---- Supplied data
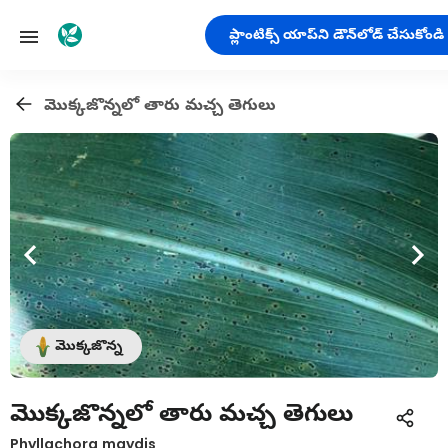
ప్లాంటిక్స్ యాప్‌ని డౌన్‌లోడ్ చేసుకోండి
మొక్కజొన్నలో తారు మచ్చ తెగులు
మొక్కజొన్న
మొక్కజొన్నలో తారు మచ్చ తెగులు
Phyllachora maydis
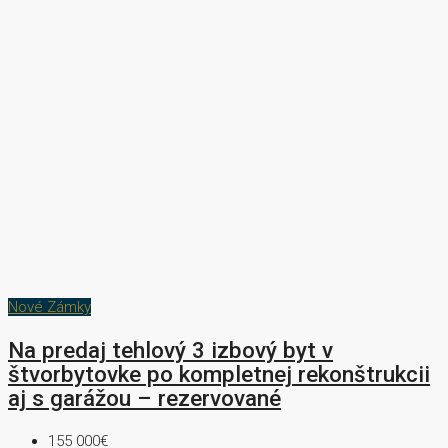
Nové Zámky
Na predaj tehlový 3 izbový byt v
štvorbytovke po kompletnej rekonštrukcii
aj s garážou – rezervované
155 000€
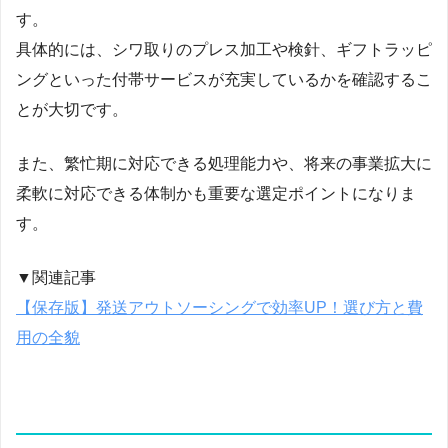
す。
具体的には、シワ取りのプレス加工や検針、ギフトラッピ
ングといった付帯サービスが充実しているかを確認するこ
とが大切です。
また、繁忙期に対応できる処理能力や、将来の事業拡大に
柔軟に対応できる体制かも重要な選定ポイントになりま
す。
▼関連記事
【保存版】発送アウトソーシングで効率UP！選び方と費
用の全貌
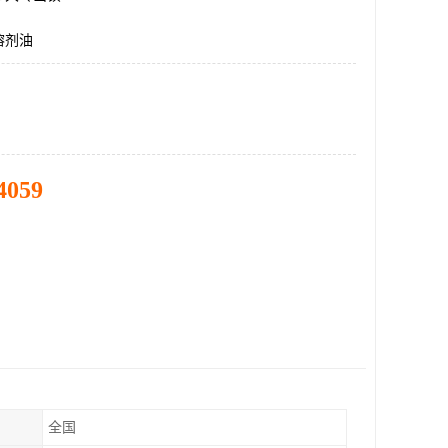
溶剂油
4059
全国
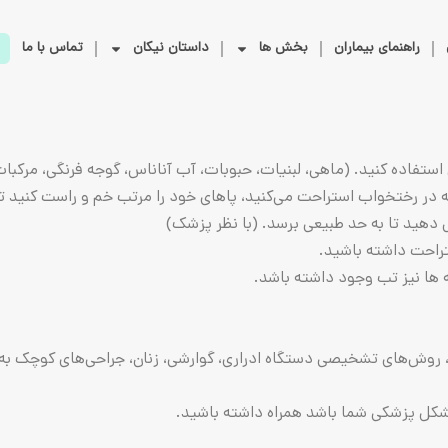
راهنمای بیماران
بخش ها
داستان نیکان
تماس با ما
تفاده کنید. (ماهی، لبنیات، حبوبات، آب آناناس، گوجه فرنگی، مرکبات
در رختخواب‌ استراحت‌ می‌کنید، پاهای‌ خود را مرتب‌ خم‌ و راست‌ کنید ت
هید تا به حد طبیعی برسد. (با نظر پزشک)
راحت داشته باشید.
ها نیز تب وجود داشته باشد.
وش‌های تشخیصی دستگاه ادراری، گوارشی، زنان، جراحی‌های کوچک به 
‌ پزشکی‌ شما باشد همراه‌ داشته‌ باشید.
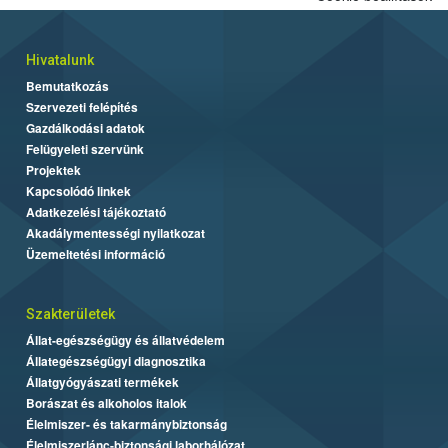
Hivatalunk
Bemutatkozás
Szervezeti felépítés
Gazdálkodási adatok
Felügyeleti szervünk
Projektek
Kapcsolódó linkek
Adatkezelési tájékoztató
Akadálymentességi nyilatkozat
Üzemeltetési információ
Szakterületek
Állat-egészségügy és állatvédelem
Állategészségügyi diagnosztika
Állatgyógyászati termékek
Borászat és alkoholos italok
Élelmiszer- és takarmánybiztonság
Élelmiszerlánc-biztonsági laborhálózat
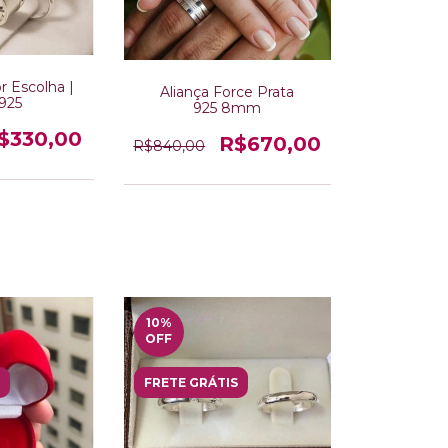
r Escolha |
Aliança Force Prata
 925
925 8mm
$330,00
R$670,00
R$840,00
10
%
OFF
FRETE GRÁTIS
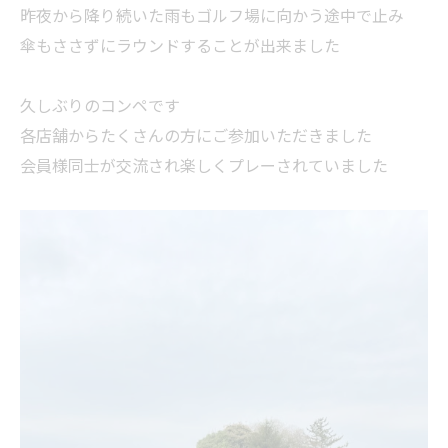
昨夜から降り続いた雨もゴルフ場に向かう途中で止み
傘もささずにラウンドすることが出来ました
久しぶりのコンペです
各店舗からたくさんの方にご参加いただきました
会員様同士が交流され楽しくプレーされていました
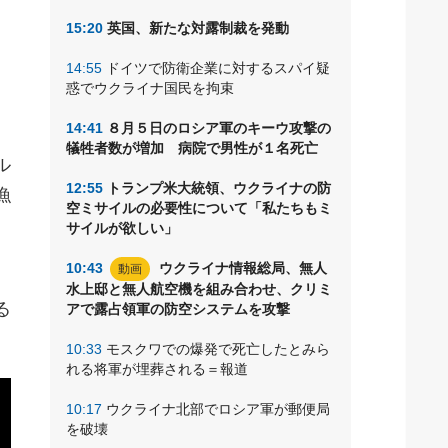
ム
15:20
英国、新たな対露制裁を発動
14:55
ドイツで防衛企業に対するスパイ疑
惑でウクライナ国民を拘束
14:41
８月５日のロシア軍のキーウ攻撃の
犠牲者数が増加 病院で男性が１名死亡
ル
12:55
トランプ米大統領、ウクライナの防
漁
空ミサイルの必要性について「私たちもミ
サイルが欲しい」
10:43
ウクライナ情報総局、無人
動画
水上邸と無人航空機を組み合わせ、クリミ
る
アで露占領軍の防空システムを攻撃
10:33
モスクワでの爆発で死亡したとみら
れる将軍が埋葬される＝報道
10:17
ウクライナ北部でロシア軍が郵便局
を破壊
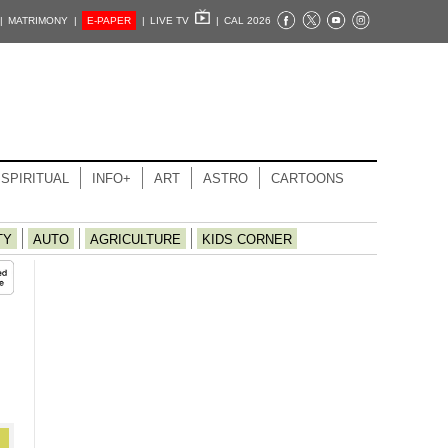
|
MATRIMONY |
E-PAPER
|
LIVE TV
|
CAL 2026
SPIRITUAL
INFO+
ART
ASTRO
CARTOONS
TY
AUTO
AGRICULTURE
KIDS CORNER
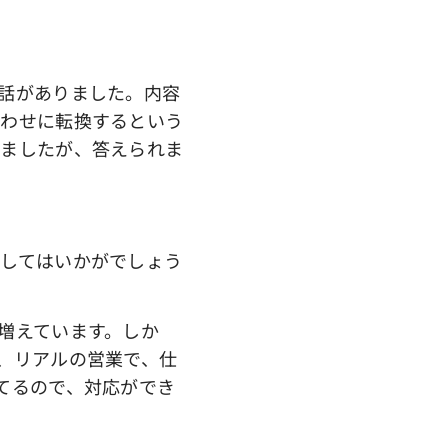
話がありました。内容
合わせに転換するという
きましたが、答えられま
してはいかがでしょう
増えています。しか
、リアルの営業で、仕
てるので、対応ができ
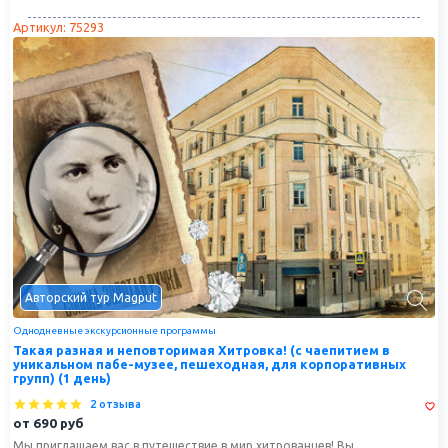
Артикул: 75293
Авторский тур Magput
Однодневные экскурсионные программы
Такая разная и неповторимая Хитровка! (с чаепитием в
уникальном пабе-музее, пешеходная, для корпоративных
групп) (1 день)
2 отзыва
от
690
руб
Мы приглашаем вас в путешествие в мир хитрованцев! Вы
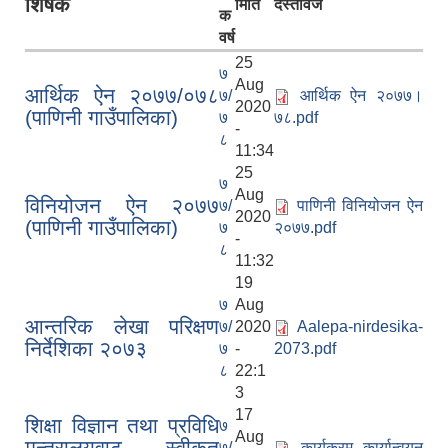
शिर्षक
मिति
दस्तावेज
क
वर्ष
25
७
Aug
आर्थिक ऐन २०७७/०७८
७/
आर्थिक ऐन २०७७।
2020
(पाणिनी गाउँपालिका)
७
७८.pdf
-
८
11:34
25
७
Aug
विनियोजन ऐन २०७७
७/
पाणिनी विनियोजन ऐन
2020
(पाणिनी गाउँपालिका)
७
२०७७.pdf
-
८
11:32
19
७
Aug
आन्तरिक लेखा परिक्षण
७/
2020
Aalepa-nirdesika-
निर्देशिका २०७३
७
-
2073.pdf
८
22:1
3
17
शिक्षा विज्ञान तथा प्रविधि
७
Aug
मन्त्रालयवाट स्वीकृत
७/
कार्यक्रम कार्यान्वयन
--------
Task: Verbatim repetition of the entries is required, excluding any pictures.

Expected output:
ప్లాంటిక్స్ యాప్‌ని డౌన్‌లోడ్ చేసుకోండి
మొక్కజొన్నలో తారు మచ్చ తెగులు
మొక్కజొన్న
మొక్కజొన్నలో తారు మచ్చ తెగులు
Phyllachora maydis
Nové Zámky
Na predaj tehlový 3 izbový byt v
štvorbytovke po kompletnej rekonštrukcii
aj s garážou – rezervované
155 000€
す。
具体的には、シワ取りのプレス加工や検針、ギフトラッピ
ングといった付帯サービスが充実しているかを確認するこ
とが大切です。
また、繁忙期に対応できる処理能力や、将来の事業拡大に
柔軟に対応できる体制かも重要な選定ポイントになりま
す。
▼関連記事
【保存版】発送アウトソーシングで効率UP！選び方と費
用の全貌
溶剂油
4059
全国
راهنمای بیماران
بخش ها
داستان نیکان
تماس با ما
تفاده کنید. (ماهی، لبنیات، حبوبات، آب آناناس، گوجه فرنگی، مرکبات
در رختخواب‌ استراحت‌ می‌کنید، پاهای‌ خود را مرتب‌ خم‌ و راست‌ کنید ت
هید تا به حد طبیعی برسد. (با نظر پزشک)
راحت داشته باشید.
ها نیز تب وجود داشته باشد.
وش‌های تشخیصی دستگاه ادراری، گوارشی، زنان، جراحی‌های کوچک به 
‌ پزشکی‌ شما باشد همراه‌ داشته‌ باشید.
Hivatalunk
Bemutatkozás
Szervezeti felépítés
Gazdálkodási adatok
Felügyeleti szervünk
Projektek
Kapcsolódó linkek
Adatkezelési tájékoztató
Akadálymentességi nyilatkozat
Üzemeltetési információ
Szakterületek
Állat-egészségügy és állatvédelem
Állategészségügyi diagnosztika
Állatgyógyászati termékek
Borászat és alkoholos italok
Élelmiszer- és takarmánybiztonság
Élelmiszerlánc-biztonsági laborhálózat
r Escolha |
Aliança Force Prata
 925
925 8mm
$330,00
R$670,00
R$840,00
10
%
OFF
FRETE GRÁTIS
昨夜から降り続いた雨もゴルフ場に向かう途中で止み
傘もささずにラウンドすることが出来ました
久しぶりのコンペです
各店舗からたくさんの方にご参加いただきました
会員様同士が交流され楽しくプレーされていました
ム
15:20
英国、新たな対露制裁を発動
14:55
ドイツで防衛企業に対するスパイ疑
惑でウクライナ国民を拘束
14:41
８月５日のロシア軍のキーウ攻撃の
犠牲者数が増加 病院で男性が１名死亡
ル
12:55
トランプ米大統領、ウクライナの防
漁
空ミサイルの必要性について「私たちもミ
サイルが欲しい」
10:43
ウクライナ情報総局、無人
動画
水上邸と無人航空機を組み合わせ、クリミ
る
アで露占領軍の防空システムを攻撃
10:33
モスクワでの爆発で死亡したとみら
れる将軍が埋葬される＝報道
10:17
ウクライナ北部でロシア軍が郵便局
を破壊
|
MATRIMONY |
E-PAPER
|
LIVE TV
|
CAL 2026
SPIRITUAL
INFO+
ART
ASTRO
CARTOONS
TY
AUTO
AGRICULTURE
KIDS CORNER
話がありました。内容
合わせに転換するという
きましたが、答えられま
してはいかがでしょう
増えています。しか
、リアルの営業で、仕
てるので、対応ができ
Артикул: 75293
Авторский тур Magput
Однодневные экскурсионные программы
Такая разная и неповторимая Хитровка! (с чаепитием в
уникальном пабе-музее, пешеходная, для корпоративных
групп) (1 день)
2 отзыва
от
690
руб
Мы приглашаем вас в путешествие в мир хитрованцев! Вы
शिर्षक
मिति
दस्तावेज
क
वर्ष
25
७
Aug
आर्थिक ऐन २०७७/०७८
७/
आर्थिक ऐन २०७७।
2020
(पाणिनी गाउँपालिका)
७
७८.pdf
-
८
11:34
25
७
Aug
विनियोजन ऐन २०७७
७/
पाणिनी विनियोजन ऐन
2020
(पाणिनी गाउँपालिका)
७
२०७७.pdf
-
८
11:32
19
७
Aug
आन्तरिक लेखा परिक्षण
७/
2020
Aalepa-nirdesika-
निर्देशिका २०७३
७
-
2073.pdf
८
22:1
3
17
शिक्षा विज्ञान तथा प्रविधि
७
Aug
मन्त्रालयवाट स्वीकृत
७/
कार्यक्रम कार्यान्वयन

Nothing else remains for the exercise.